# TASK TO CARRY OUT
Please report every line from the material that contains the word "Masdar".

# RECORD EXCERPTS

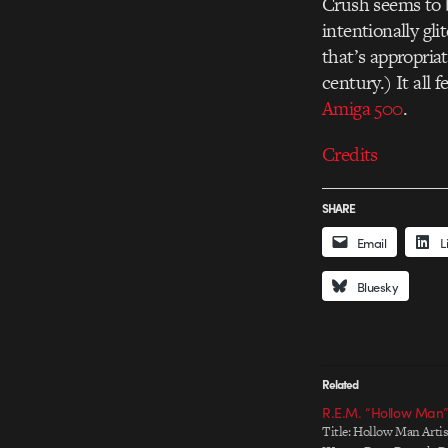
Crush seems to b
intentionally g
that’s appropriat
century.) It all 
Amiga 500
.
Credits
SHARE
Email
L
Bluesky
Related
R.E.M. “Hollow Man”
Title: Hollow Man Artist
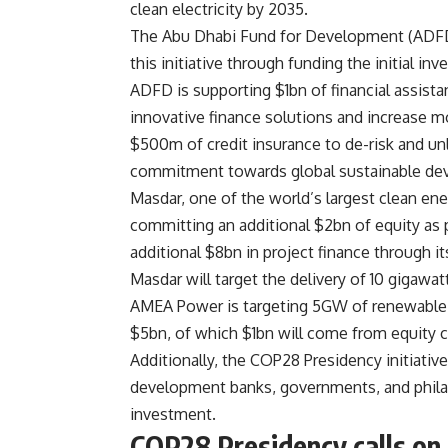
clean electricity by 2035.
The Abu Dhabi Fund for Development (ADFD) 
this initiative through funding the initial in
ADFD is supporting $1bn of financial assista
innovative finance solutions and increase mo
$500m of credit insurance to de-risk and unl
commitment towards global sustainable de
Masdar, one of the world’s largest clean ener
committing an additional $2bn of equity as p
additional $8bn in project finance through it
Masdar will target the delivery of 10 gigawat
AMEA Power is targeting 5GW of renewable e
$5bn, of which $1bn will come from equity 
Additionally, the COP28 Presidency initiativ
development banks, governments, and philant
investment.
COP28 Presidency calls on I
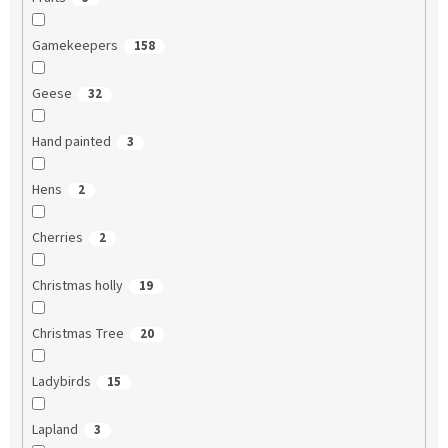
Gamekeepers
158
Geese
32
Hand painted
3
Hens
2
Cherries
2
Christmas holly
19
Christmas Tree
20
Ladybirds
15
Lapland
3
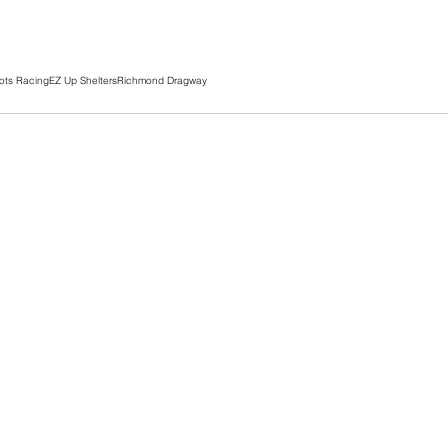
ots Racing
EZ Up Shelters
Richmond Dragway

# SOLUTION FOR THIS TASK
Masdar, one of the world’s largest clean ener
Masdar will target the delivery of 10 gigawat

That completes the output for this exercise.